Temat: Geodeta poszukiwany
Magdalena Marczykiewicz:
Polemizować tu można tak na prawdę z każdą wypowiedzią. Muszę niestety przyznać rację pani Marcie Korona: żeby wrysować jedną kreskę na mapie trzeba się na prawdę napracować. A cena? Cóż duża część idzie na pokrycie kosztów w Ośrodku Dokumentacji, opłacenie pracownika, oddanie haraczu naszemu kochanemu państwu. Jak się to wszystko podliczy to wyjdzie na to, że geodecie na prawdę niedużo zostaje w kieszeni.
Ale ja wcale nie twierdzę, że narysowanie jednej czy nawet tysiąca kresek to jedyna praca jaką geodeta wykonuje. Nie twierdzę, że geodeci to jakaś kasta zarabiająca ogromne i nienależne im pieniądze na nas biednych ludkach, którzy marzą o własnym domu.

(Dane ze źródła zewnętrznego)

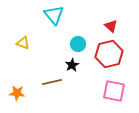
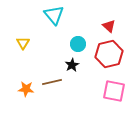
red triangle: moved 2 px left
yellow triangle: rotated 40 degrees clockwise
orange star: moved 9 px right, 4 px up
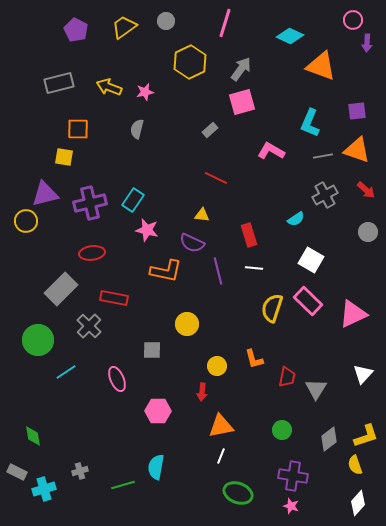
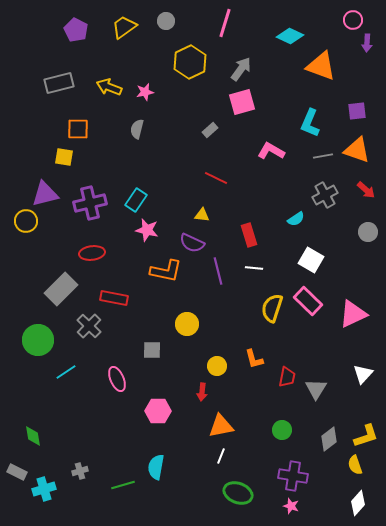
cyan rectangle at (133, 200): moved 3 px right
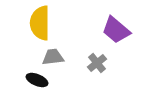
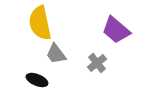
yellow semicircle: rotated 12 degrees counterclockwise
gray trapezoid: moved 3 px right, 3 px up; rotated 120 degrees counterclockwise
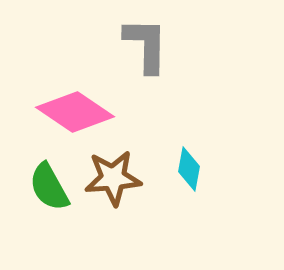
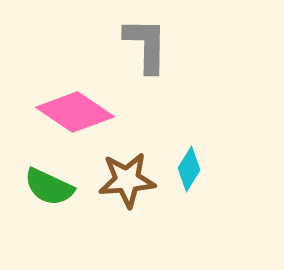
cyan diamond: rotated 21 degrees clockwise
brown star: moved 14 px right, 2 px down
green semicircle: rotated 36 degrees counterclockwise
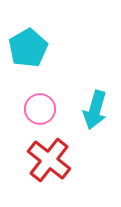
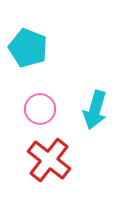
cyan pentagon: rotated 21 degrees counterclockwise
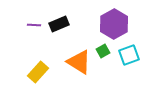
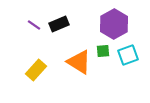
purple line: rotated 32 degrees clockwise
green square: rotated 24 degrees clockwise
cyan square: moved 1 px left
yellow rectangle: moved 2 px left, 2 px up
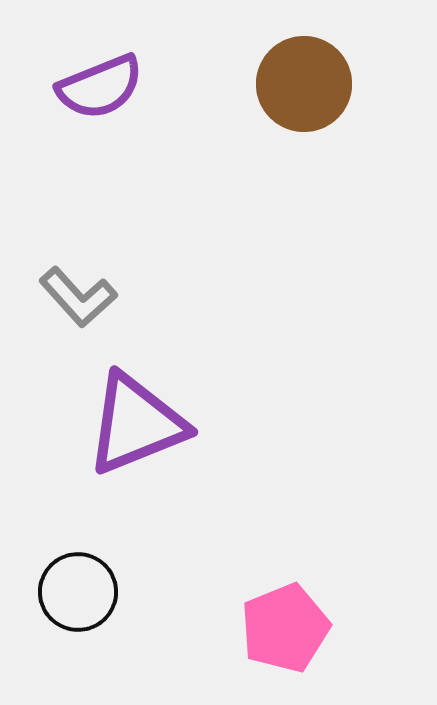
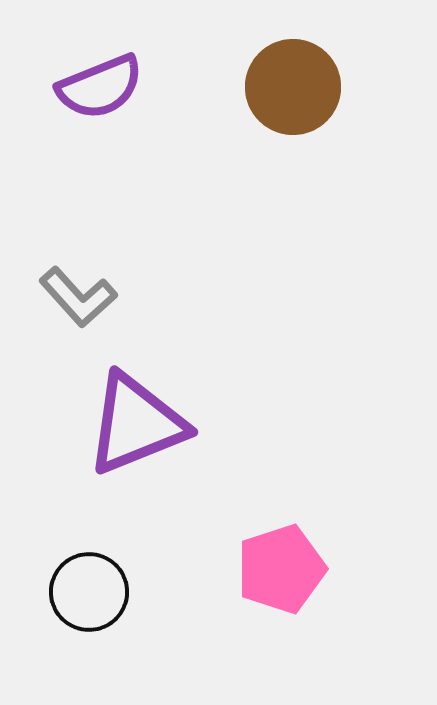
brown circle: moved 11 px left, 3 px down
black circle: moved 11 px right
pink pentagon: moved 4 px left, 59 px up; rotated 4 degrees clockwise
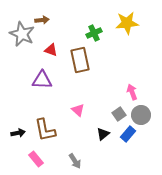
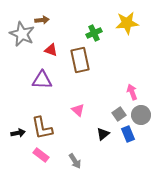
brown L-shape: moved 3 px left, 2 px up
blue rectangle: rotated 63 degrees counterclockwise
pink rectangle: moved 5 px right, 4 px up; rotated 14 degrees counterclockwise
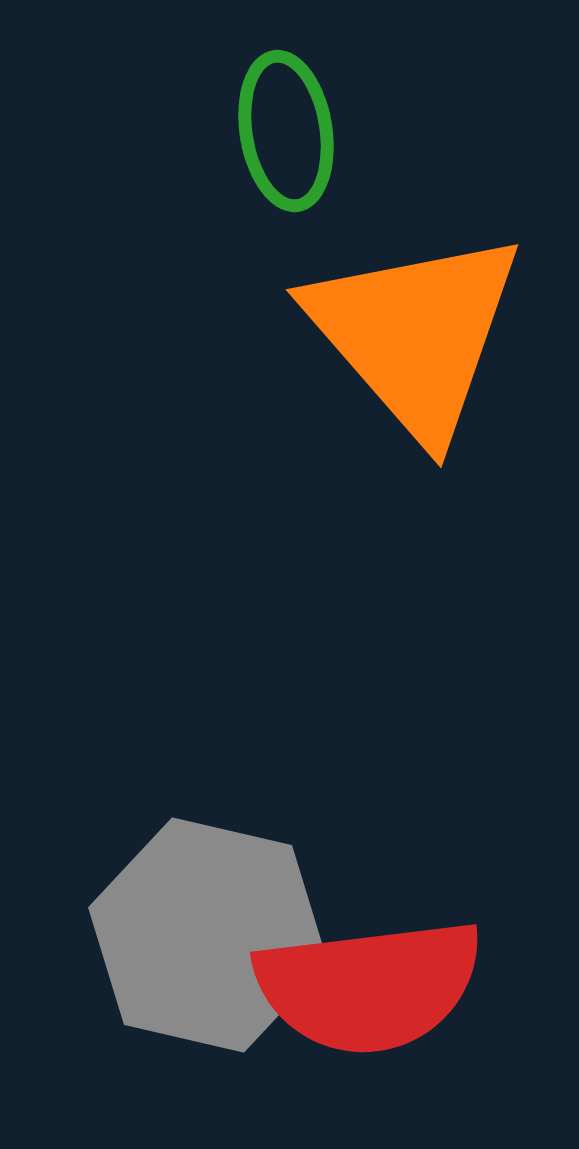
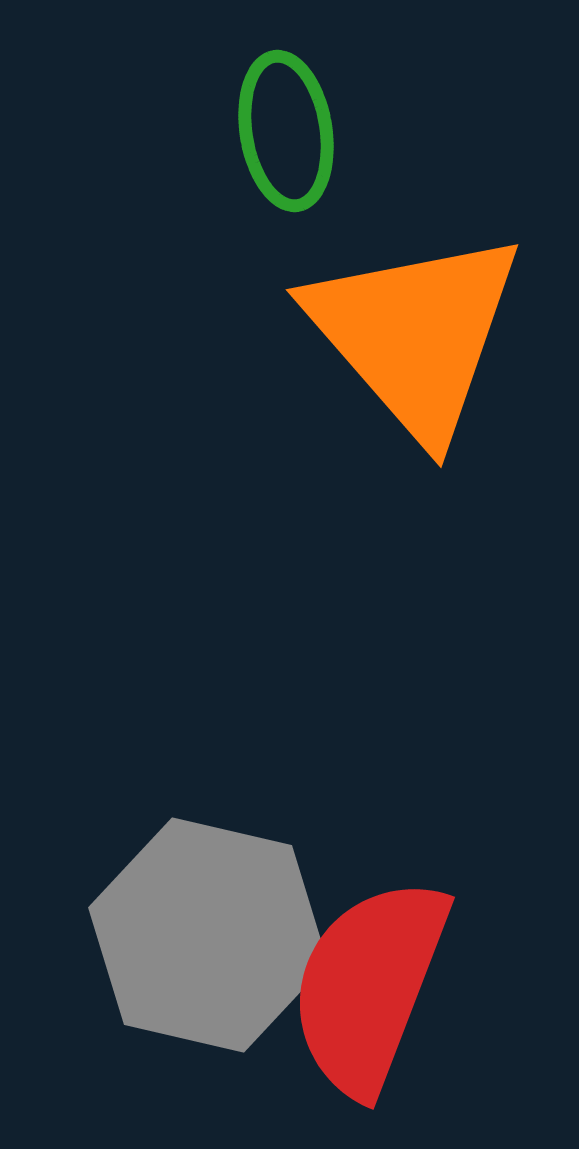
red semicircle: rotated 118 degrees clockwise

Ale żyjemy w kraju gdzie ponoć jest gospodarka rynkowa. Więc mam prawo wybrać ofertę, która najbardziej mi odpowiada. Zarówno cenowo jak i jakościowo. Nie wymagam mapki za złotówkę. Po prostu chcę mapkę i poszukuję geodety, który ja wykona za odpowiadającą mi cenę. I nie będzie mi z tego powodu zrzędził ile on z tym ma roboty. Co mnie to obchodzi? Jak ja się podejmuję wykonania jakiejś usługi to wiem ile to mnie pracy kosztuje i ile za tą pracę chcę otrzymać. Mój zleceniodawca dostaje to co chce a ja dostaję za to odpowiadające mi wynagrodzenie. Tak samo ma być z tą mapką.